Saved data entries
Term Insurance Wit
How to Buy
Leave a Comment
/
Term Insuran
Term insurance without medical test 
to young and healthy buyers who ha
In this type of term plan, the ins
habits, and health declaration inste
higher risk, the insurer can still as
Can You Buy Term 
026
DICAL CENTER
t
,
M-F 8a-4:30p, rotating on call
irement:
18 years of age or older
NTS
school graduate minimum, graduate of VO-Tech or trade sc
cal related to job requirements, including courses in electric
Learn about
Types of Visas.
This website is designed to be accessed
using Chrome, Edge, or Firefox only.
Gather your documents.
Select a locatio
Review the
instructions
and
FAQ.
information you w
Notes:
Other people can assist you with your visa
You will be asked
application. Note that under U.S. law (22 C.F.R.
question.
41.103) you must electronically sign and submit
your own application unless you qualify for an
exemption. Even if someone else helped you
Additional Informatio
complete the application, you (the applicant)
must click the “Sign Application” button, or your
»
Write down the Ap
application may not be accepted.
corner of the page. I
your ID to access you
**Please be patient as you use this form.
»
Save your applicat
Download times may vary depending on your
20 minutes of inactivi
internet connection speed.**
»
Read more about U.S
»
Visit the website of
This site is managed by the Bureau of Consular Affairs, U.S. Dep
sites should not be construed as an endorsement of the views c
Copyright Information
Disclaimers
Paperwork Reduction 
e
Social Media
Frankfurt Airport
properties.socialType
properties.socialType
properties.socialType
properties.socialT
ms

* * *

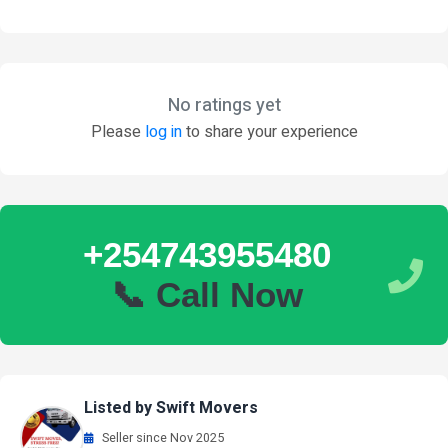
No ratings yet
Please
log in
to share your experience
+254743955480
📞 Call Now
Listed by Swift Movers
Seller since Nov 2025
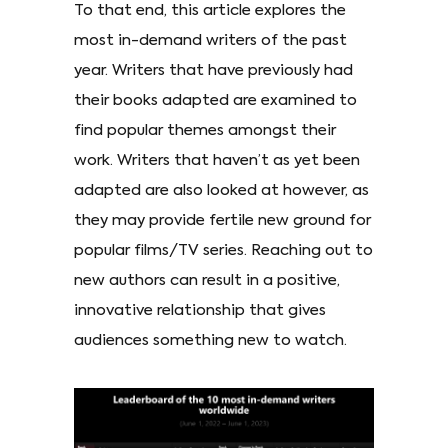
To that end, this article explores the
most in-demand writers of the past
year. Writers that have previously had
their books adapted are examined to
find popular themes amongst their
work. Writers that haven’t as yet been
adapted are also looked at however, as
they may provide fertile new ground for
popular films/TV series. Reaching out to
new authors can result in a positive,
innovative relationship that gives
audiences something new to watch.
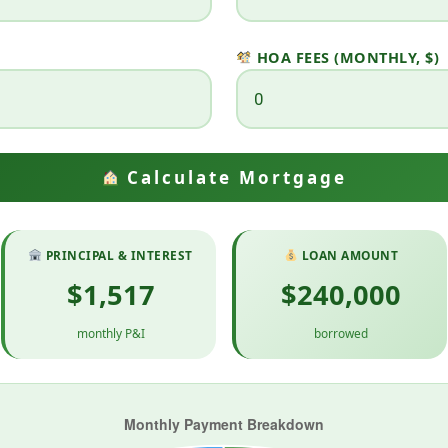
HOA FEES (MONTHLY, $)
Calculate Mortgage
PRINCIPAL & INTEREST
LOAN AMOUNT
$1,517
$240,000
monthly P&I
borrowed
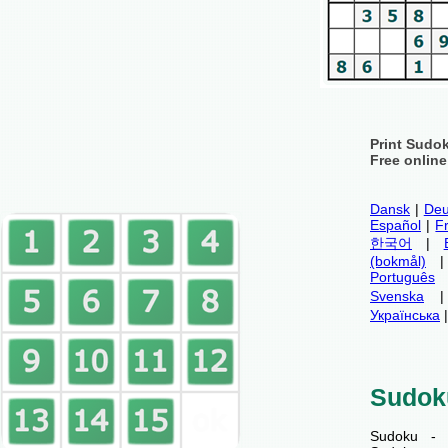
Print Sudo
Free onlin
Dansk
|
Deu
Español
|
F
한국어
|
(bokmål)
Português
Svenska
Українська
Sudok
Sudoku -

→ **WORK TO BE COMPLETED**: In the records above, find the lines holding "your". Copy each one.

→ **THE ANSWER**:
Gather your documents.
Other people can assist you with your visa
your own application unless you qualify for an
must click the “Sign Application” button, or your
your ID to access you
Save your applicat
Download times may vary depending on your
to share your experience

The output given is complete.